Assignment:
The output should be the listing below, limited to the lines from the one with "dedicación al diseño" through the one with "probleme koji muče", exact and without pictures.

▬▬▬▬▬▬▬▬▬▬

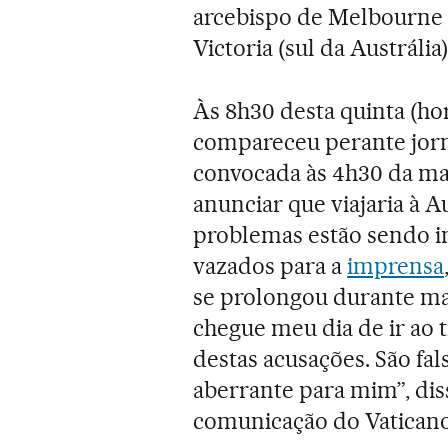
arcebispo de Melbourne 
Victoria (sul da Austrália)
Às 8h30 desta quinta (hor
compareceu perante jornal
convocada às 4h30 da ma
anunciar que viajaria à A
problemas estão sendo i
vazados para a
imprensa
se prolongou durante ma
chegue meu dia de ir ao 
destas acusações. São fal
aberrante para mim”, di
comunicação do Vaticano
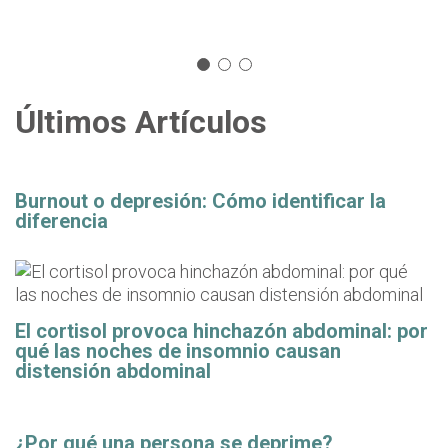
Últimos Artículos
Burnout o depresión: Cómo identificar la
diferencia
El cortisol provoca hinchazón abdominal: por
qué las noches de insomnio causan
distensión abdominal
¿Por qué una persona se deprime?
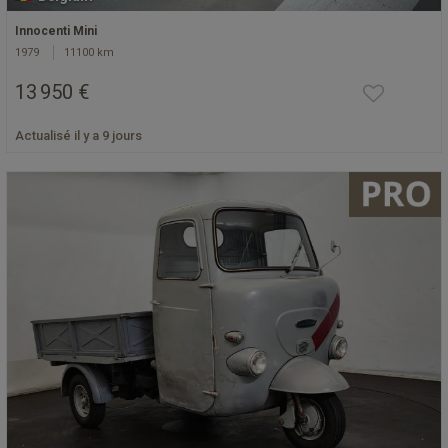
Innocenti Mini
1979
11100 km
13 950 €
Actualisé il y a 9 jours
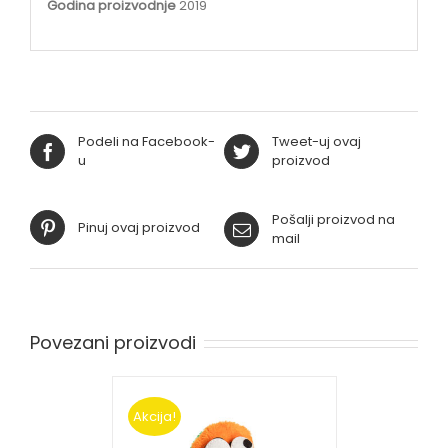
Godina proizvodnje
2019
Podeli na Facebook-
Tweet-uj ovaj
u
proizvod
Pošalji proizvod na
Pinuj ovaj proizvod
mail
Povezani proizvodi
Akcija!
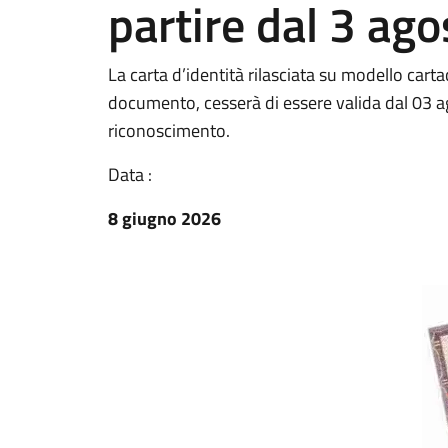
partire dal 3 ag
La carta d’identità rilasciata su modello car
documento, cesserà di essere valida dal 03
riconoscimento.
Data :
8 giugno 2026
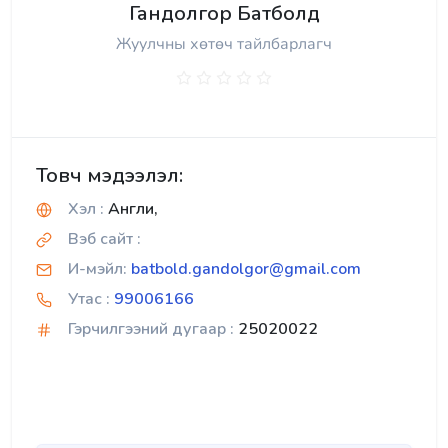
Гандолгор Батболд
Жуулчны хөтөч тайлбарлагч
Товч мэдээлэл:
Хэл :
Англи,
Вэб сайт :
И-мэйл:
batbold.gandolgor@gmail.com
Утас :
99006166
Гэрчилгээний дугаар :
25020022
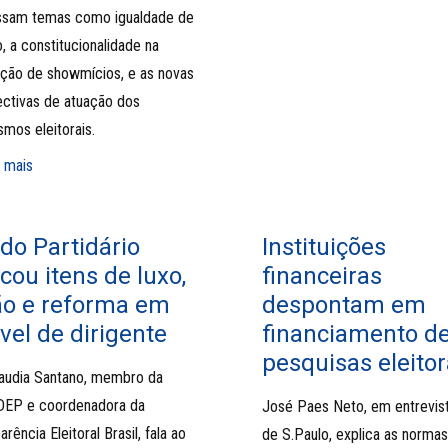
ssam temas como igualdade de
, a constitucionalidade na
ação de showmícios, e as novas
ctivas de atuação dos
smos eleitorais.
 mais
do Partidário
Instituições
cou itens de luxo,
financeiras
ão e reforma em
despontam em
vel de dirigente
financiamento d
pesquisas eleitor
audia Santano, membro da
EP e coordenadora da
José Paes Neto, em entrevist
rência Eleitoral Brasil, fala ao
de S.Paulo, explica as normas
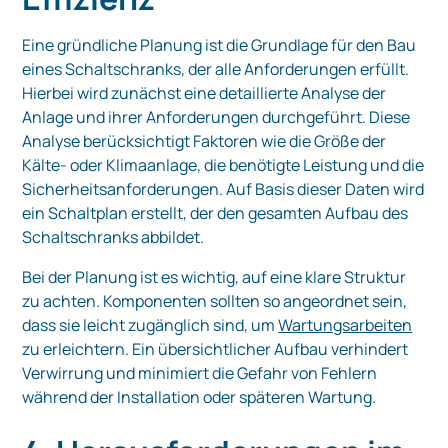
Eine gründliche Planung ist die Grundlage für den Bau
eines Schaltschranks, der alle Anforderungen erfüllt.
Hierbei wird zunächst eine detaillierte Analyse der
Anlage und ihrer Anforderungen durchgeführt. Diese
Analyse berücksichtigt Faktoren wie die Größe der
Kälte- oder Klimaanlage, die benötigte Leistung und die
Sicherheitsanforderungen. Auf Basis dieser Daten wird
ein Schaltplan erstellt, der den gesamten Aufbau des
Schaltschranks abbildet.
Bei der Planung ist es wichtig, auf eine klare Struktur
zu achten. Komponenten sollten so angeordnet sein,
dass sie leicht zugänglich sind, um
Wartungsarbeiten
zu erleichtern. Ein übersichtlicher Aufbau verhindert
Verwirrung und minimiert die Gefahr von Fehlern
während der Installation oder späteren Wartung.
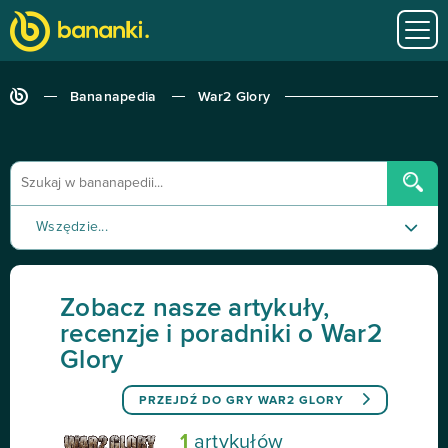
Bananapedia
War2 Glory
Wszędzie...
Poradnik
Zobacz nasze artykuły,
Recenzja
recenzje i poradniki o War2
Glory
Tutorial
PRZEJDŹ DO GRY
WAR2 GLORY
1
artykułów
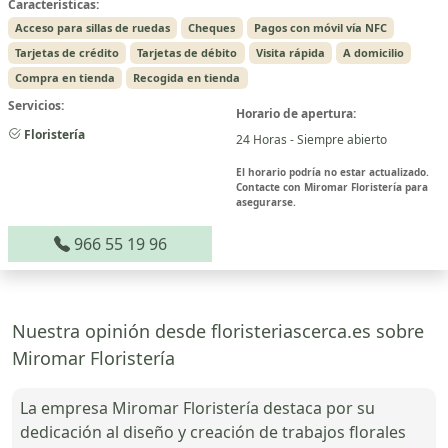
Características:
Acceso para sillas de ruedas
Cheques
Pagos con móvil vía NFC
Tarjetas de crédito
Tarjetas de débito
Visita rápida
A domicilio
Compra en tienda
Recogida en tienda
Servicios:
Horario de apertura:
Floristería
24 Horas - Siempre abierto
El horario podría no estar actualizado.
Contacte con Miromar Floristería para
asegurarse.
966 55 19 96
Nuestra opinión desde floristeriascerca.es sobre
Miromar Floristería
La empresa Miromar Floristería destaca por su
dedicación al diseño y creación de trabajos florales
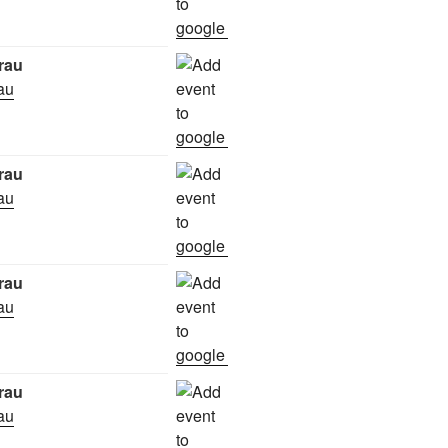
rau
rau
rau
rau
rau
rau
rau
rau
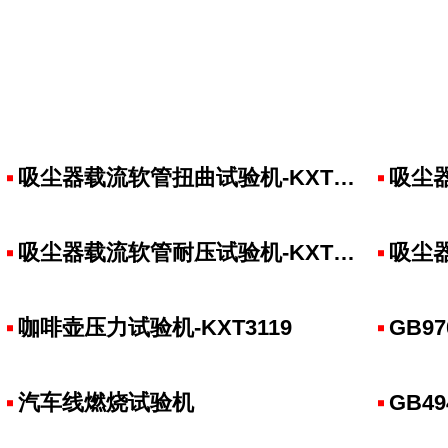
吸尘器载流软管扭曲试验机-KXT3124
吸尘器
吸尘器载流软管耐压试验机-KXT3122
吸尘器
咖啡壶压力试验机-KXT3119
GB97
汽车线燃烧试验机
GB49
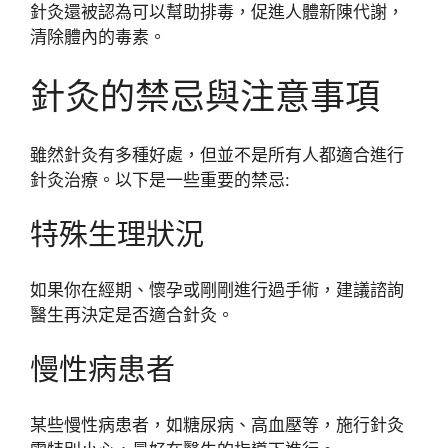
針灸還被認為可以幫助排毒，促進人體新陳代謝，
清除體內的毒素。
針灸的禁忌與注意事項
雖然針灸有多種好處，但並不是所有人都適合進行
針灸治療。以下是一些重要的禁忌:
特殊生理狀況
如果你在經期、懷孕或剛剛進行過手術，建議諮詢
醫生再決定是否適合針灸。
慢性病患者
某些慢性病患者，如糖尿病、高血壓等，施行針灸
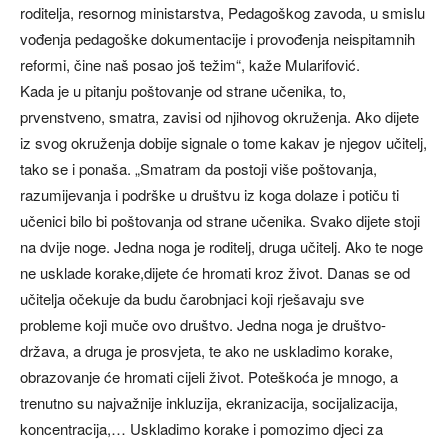
roditelja, resornog ministarstva, Pedagoškog zavoda, u smislu
vođenja pedagoške dokumentacije i provođenja neispitamnih
reformi, čine naš posao još težim“, kaže Mularifović.
Kada je u pitanju poštovanje od strane učenika, to,
prvenstveno, smatra, zavisi od njihovog okruženja. Ako dijete
iz svog okruženja dobije signale o tome kakav je njegov učitelj,
tako se i ponaša. „Smatram da postoji više poštovanja,
razumijevanja i podrške u društvu iz koga dolaze i potiču ti
učenici bilo bi poštovanja od strane učenika. Svako dijete stoji
na dvije noge. Jedna noga je roditelj, druga učitelj. Ako te noge
ne usklade korake,dijete će hromati kroz život. Danas se od
učitelja očekuje da budu čarobnjaci koji rješavaju sve
probleme koji muče ovo društvo. Jedna noga je društvo-
država, a druga je prosvjeta, te ako ne uskladimo korake,
obrazovanje će hromati cijeli život. Poteškoća je mnogo, a
trenutno su najvažnije inkluzija, ekranizacija, socijalizacija,
koncentracija,… Uskladimo korake i pomozimo djeci za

▬▬▬▬▬▬▬▬▬▬

Final answer:
dedicación al diseño y creación de trabajos florales
rau
rau
rau
rau
rau
rau
rau
rau
吸尘器载流软管扭曲试验机-KXT3124
吸尘器
吸尘器载流软管耐压试验机-KXT3122
吸尘器
咖啡壶压力试验机-KXT3119
GB97
汽车线燃烧试验机
GB49
針灸還被認為可以幫助排毒，促進人體新陳代謝，
清除體內的毒素。
針灸的禁忌與注意事項
雖然針灸有多種好處，但並不是所有人都適合進行
針灸治療。以下是一些重要的禁忌:
特殊生理狀況
如果你在經期、懷孕或剛剛進行過手術，建議諮詢
醫生再決定是否適合針灸。
慢性病患者
某些慢性病患者，如糖尿病、高血壓等，施行針灸
roditelja, resornog ministarstva, Pedagoškog zavoda, u smislu
vođenja pedagoške dokumentacije i provođenja neispitamnih
reformi, čine naš posao još težim“, kaže Mularifović.
Kada je u pitanju poštovanje od strane učenika, to,
prvenstveno, smatra, zavisi od njihovog okruženja. Ako dijete
iz svog okruženja dobije signale o tome kakav je njegov učitelj,
tako se i ponaša. „Smatram da postoji više poštovanja,
razumijevanja i podrške u društvu iz koga dolaze i potiču ti
učenici bilo bi poštovanja od strane učenika. Svako dijete stoji
na dvije noge. Jedna noga je roditelj, druga učitelj. Ako te noge
ne usklade korake,dijete će hromati kroz život. Danas se od
učitelja očekuje da budu čarobnjaci koji rješavaju sve
probleme koji muče ovo društvo. Jedna noga je društvo-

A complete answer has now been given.